Suite à sa campagne, Eric Piolle est de nouveau réélu en 2020 mais, il est désormais en campagne pour les Primaires d’Europe Ecologie Les Verts (PEELV), en vue de la présidentielle 2022. D’après des hypothèses, on peut estimer que lorsqu’il interpelle Jean Castex à travers son courrier, il ne précise pas qu’il n’a jamais voulu rencontrer les militantes concernées par le port du burkini depuis 2018. Certes, leur accorder ce droit (de se baigner) serait un choix courageux, mais peut-être pas sans conséquence pour le maire, qui peut se voir « perdre des votes » parmi l’électorat conservateur.

Une décision qui se discute depuis maintenant plusieurs années et qui pendant ce temps, continue d’attrister certaines personnes, comme c’est le cas pour Taous, une militante. Selon elle, ce problème s’assimile à une violence raciste et islamophobe systémique, conduisant inévitablement à un « boycottage » des femmes voilées hors de l’espace public. Également très investie en tant que parent d’élève, cette femme partage ce qu’éprouvent les étudiantes voilées qui ne peuvent plus participer aux sorties scolaires. « C’est difficile pour les femmes voilées parce qu’on est déjà agressées et violentées au quotidien. Moi-même, j’ai besoin d’un suivi psy. Quand on vous discrimine sur quelque chose qui vous échappe, c’est hyper violent » , affirme, par la même occasion Taous, indignée par la situation.

>>> À lire aussi : #PasToucheAmonHijab : le cri du cœur des femmes musulmanes après l’interdiction du voile…

Passer à l’offensive pour ces militantes

D’abord, ce sont des courriers, puis par manque de réponses, le groupe des militantes préfère passer à l’offensive : des « opérations nécessaires selon elles« . C’est en mai 2019 à la piscine Les Dauphins, puis le 23 juin 2019 à la piscine Jean Bron, que les femmes ont fait une opération de « désobéissance non violence » .

Personne ne leur refuse l’accès, néanmoins, au moment de quitter les lieux, l’équipe d’une trentaine de femmes se retrouve nez à nez avec « 4 ou 5 cars de CRS » . Dans ce groupe de femmes, il y a 7 femmes portant le foulard, et ayant défié le règlement, qui ont été identifiées par la police, et qui ont reçu une amende de 35 euros, selon le journal France Bleu Isère.

En ce qui concerne le public présent sur place, selon Taous, il était « totalement favorable à leur présence« . D’après cette même militante, elle se voit dans l’obligation d’essayer des piscines seule avant de savoir si la présence de ses enfants est possible, une façon pour elle, de les protéger de la « discrimination » qu’elle subit. « Une fois, on m’a refusé d’accéder à la baignade dans des lacs, en famille ! J’étais tellement en colère que depuis, je fais ce que je peux pour épargner mes enfants.

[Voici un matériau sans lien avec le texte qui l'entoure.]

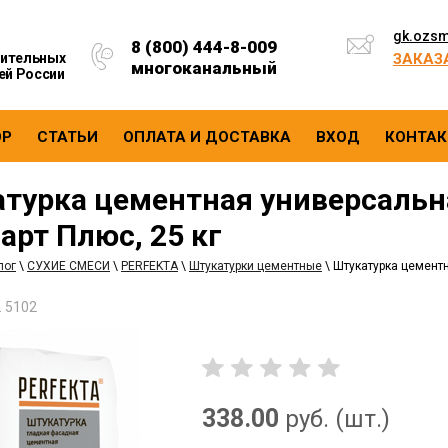
gk.ozs
8 (800) 444-8-009
оительных
ЗАКАЗ
многоканальный
ей России
ОР
СТАТЬИ
ОПЛАТА И ДОСТАВКА
ВХОД
КОНТА
турка цементная универсальн
арт Плюс, 25 кг
лог
\
СУХИЕ СМЕСИ
\
PERFEKTA
\
Штукатурки цементные
\
Штукатурка цементн
. 5102
338.00
руб. (шт.)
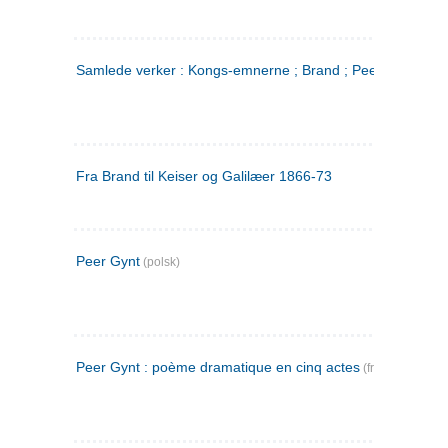
Samlede verker : Kongs-emnerne ; Brand ; Peer Gynt. 2
Fra Brand til Keiser og Galilæer 1866-73
Peer Gynt
(polsk)
Peer Gynt : poème dramatique en cinq actes
(fransk)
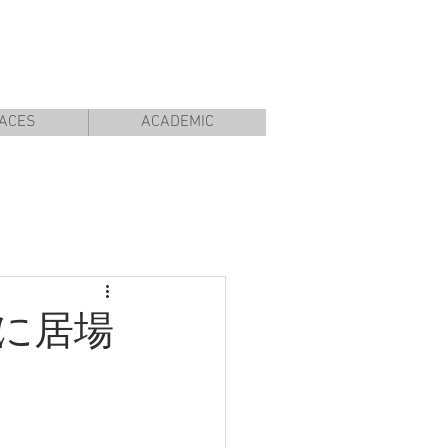
ACES
ACADEMIC
に居場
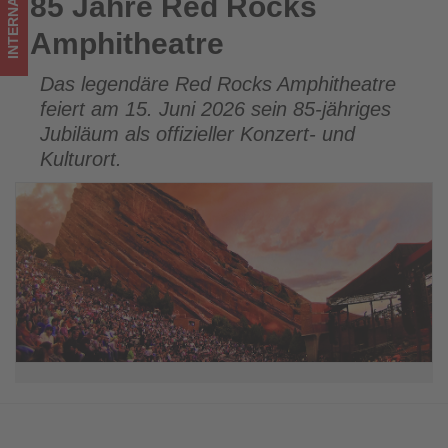
INTERNATIONAL
85 Jahre Red Rocks
85 Jahre Red Rocks Amphitheatre
ist!
Amphitheatre
Das legendäre Red Rocks Amphitheatre
feiert am 15. Juni 2026 sein 85-jähriges
Jubiläum als offizieller Konzert- und
Kulturort.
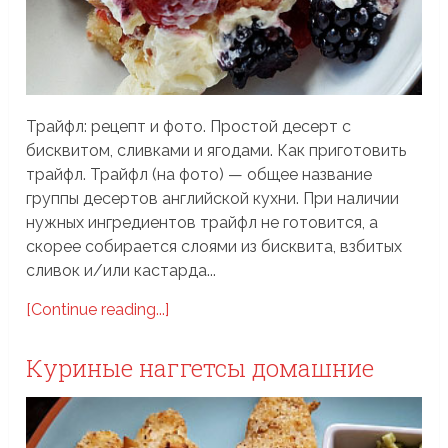
Трайфл: рецепт и фото. Простой десерт с
бисквитом, сливками и ягодами. Как приготовить
трайфл. Трайфл (на фото) — общее название
группы десертов английской кухни. При наличии
нужных ингредиентов трайфл не готовится, а
скорее собирается слоями из бисквита, взбитых
сливок и/или кастарда...
[Continue reading...]
Куриные наггетсы домашние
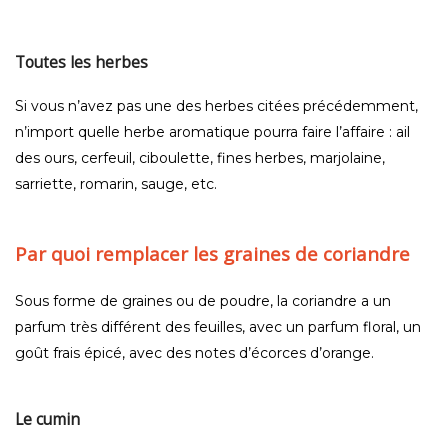
Toutes les herbes
Si vous n’avez pas une des herbes citées précédemment,
n’import quelle herbe aromatique pourra faire l’affaire : ail
des ours, cerfeuil, ciboulette, fines herbes, marjolaine,
sarriette, romarin, sauge, etc.
Par quoi remplacer les graines de coriandre
Sous forme de graines ou de poudre, la coriandre a un
parfum très différent des feuilles, avec un parfum floral, un
goût frais épicé, avec des notes d’écorces d’orange.
Le cumin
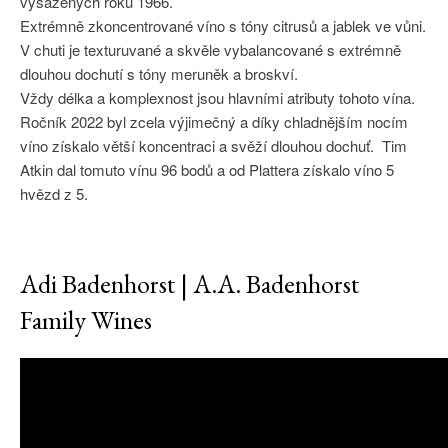
vysázených roku 1966.
Extrémně zkoncentrované víno s tóny citrusů a jablek ve vůni.
V chuti je texturuvané a skvěle vybalancované s extrémně
dlouhou dochutí s tóny meruněk a broskví.
Vždy délka a komplexnost jsou hlavními atributy tohoto vína.
Ročník 2022 byl zcela výjimečný a díky chladnějším nocím
víno získalo větší koncentraci a svěží dlouhou dochuť. Tim
Atkin dal tomuto vínu 96 bodů a od Plattera získalo víno 5
hvězd z 5.
Adi Badenhorst | A.A. Badenhorst
Family Wines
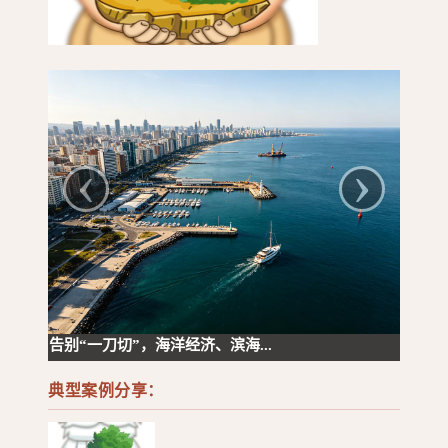
‹
›
告别“一刀切”，海洋经济、滨海...
典型案例分享：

J’ai été éjectée à plusieurs reprises toute seule » .

Quelques évolutions dans le débat autour du burkini

Ce n’est pas la première fois, puisqu’en 2018, une femme portant le voile s’est vu, elle-aussi, refusée l’accès. Elle a saisi le Défenseur des droits, l’organisme lui a rendu un rapport : « L’établissement mis en cause [devait] rapporter la preuve, notamment par des données et/ou études scientifiques, que son refus [était] fondé sur des éléments objectifs et non discriminatoires » . Une preuve impossible puisqu’à l’heure actuelle, aucune étude n’a été faite dans l’objectif de démontrer la dangerosité du burkini, en termes d’hygiène ou de sécurité dans les piscines.

Malgré tout, la situation semble connaître des avancées considérables : l’Assemblée nationale, le ministère des Sports, l’Observatoire de la laïcité, le Conseil d’Etat, et le Haut commissaire aux droits de l’Homme de l’ONU ont pris une position favorable au débat du burkini dans les piscines municipales.

Notons par la même occasion que seulement 1% des 80 000 nageurs(ses) qui fréquentent les piscines municipales tous les mois, sont concernés le burkini.